Algo terrible había sucedido. Aconsejó a Boyle que fuera valiente, y el comandante le dijo que había malas noticias de casa. Le dijo que allá en casa había habido una defunción, que le darían un pase de emergencia de tres días, y que debía estar dispuesto a partir inmediatamente.

—¿Es… es mamá? —preguntó Boyle, tratando de retener las lágrimas—. ¿Es papá? ¿Es Nancy? —Nancy era la vecina de al lado—. ¿Es la abuela?

—Hijo… —dijo el comandante—. Serénate. No me gusta decirte esto. No se trata de quién ha muerto, sino de qué ha muerto.

—¿Y qué ha muerto?

—Lo que ha muerto, hijo mío, es la Vía Láctea.

Eliot levantó los ojos del libro. Rosewater County había desaparecido. No lo echó de menos.
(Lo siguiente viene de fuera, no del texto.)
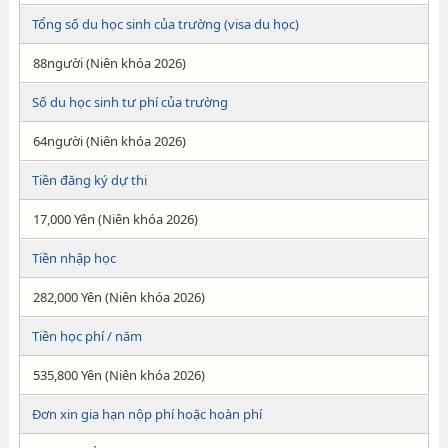
Tổng số du học sinh của trường (visa du học)
88người (Niên khóa 2026)
Số du học sinh tư phí của trường
64người (Niên khóa 2026)
Tiền đăng ký dự thi
17,000 Yên (Niên khóa 2026)
Tiền nhập học
282,000 Yên (Niên khóa 2026)
Tiền học phí / năm
535,800 Yên (Niên khóa 2026)
Đơn xin gia hạn nộp phí hoặc hoàn phí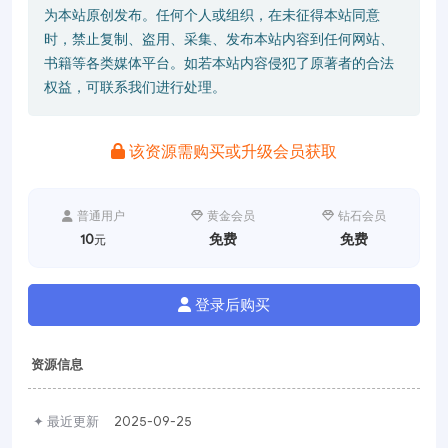
为本站原创发布。任何个人或组织，在未征得本站同意
时，禁止复制、盗用、采集、发布本站内容到任何网站、
书籍等各类媒体平台。如若本站内容侵犯了原著者的合法
权益，可联系我们进行处理。
该资源需购买或升级会员获取
普通用户
黄金会员
钻石会员
10
免费
免费
元
登录后购买
资源信息
✦ 最近更新
2025-09-25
Cuando el autobús paró en Nashville, Indiana, la sede del Brown County, alzó de nuevo los ojos y estudió el aparato de incendios que se hallaba ante su vista. Pensó en comprar a Nashville un equipo realmente bueno, pero se decidió en contra. Aquella gente no lo cuidaría bien.

Nashville era un centro de artes y oficios. No resultaba raro ver a un cristalero soplar el vidrio y hacer adornos de árbol de Navidad en el mes de junio.

No volvió a levantar los ojos del libro hasta que el autobús llegó a las afueras de Indianapolis. Quedo asombrado al ver que toda la ciudad sufría los efectos de una gran tormenta de fuego. Jamás había visto una tormenta de fuego, pero, desde luego, había leído sobre ellas y soñado con muchas.

Tenía un libro escondido en su despacho, aunque era un misterio, incluso para Eliot, el porqué tenía que esconderlo, por qué debía sentirse culpable cada vez que lo cogía, y por qué había de tener miedo de que le pescaran leyéndolo. Sus sentimientos hacia el libro eran los de un puritano débil de voluntad con respecto a la pornografía; sin embargo, no había libro más limpio de erotismo que el que él ocultaba. Se llamaba El bombardeo de Alemania; estaba escrito por Hans Rumpf.

Y el pasaje que Eliot leía una y otra vez, con los rasgos rígidos y las manos sudorosas, era la descripción de la tormenta de fuego en Dresde:

«Cuando el fuego se abrió paso a través de los tejados de los edificios en llamas, una columna de aire caliente de dos kilómetros de diámetro se levantó a más de cuatro de altura. La columna se agitaba, alimentada en su base por aire fresco que se deslizaba sobre la superficie de la tierra. A un par de kilómetros del incendio, esta corriente aumentó la velocidad del viento de diecisiete a cincuenta kilómetros por hora. En el borde del área las velocidades debieron de ser mucho mayores, ya que árboles de casi un metro de diámetro fueron arrancados de raíz. En breve tiempo la temperatura llegó al punto de ignición de todos los combustibles, y el área entera se convirtió en un horno. Y tuvo lugar el completo aniquilamiento por el fuego, es decir, no quedó traza alguna de material combustible, y sólo al cabo de dos días estuvo el área lo suficientemente fresca para acercarse a ella».

Eliot, levantándose de su asiento en el autobús, presenció la tormenta de fuego en Indianapolis. Quedó aterrado por la majestad de la columna de fuego que era, por lo menos, de doce kilómetros de diámetro y ochenta de altura. Los límites de la columna parecían totalmente rígidos e inmóviles, como si estuvieran hechos de cristal. Dentro de los límites, las ascuas rojizas giraban en estatuaria armonía en medio de un coro de blancura. Y la blancura parecía algo sagrado.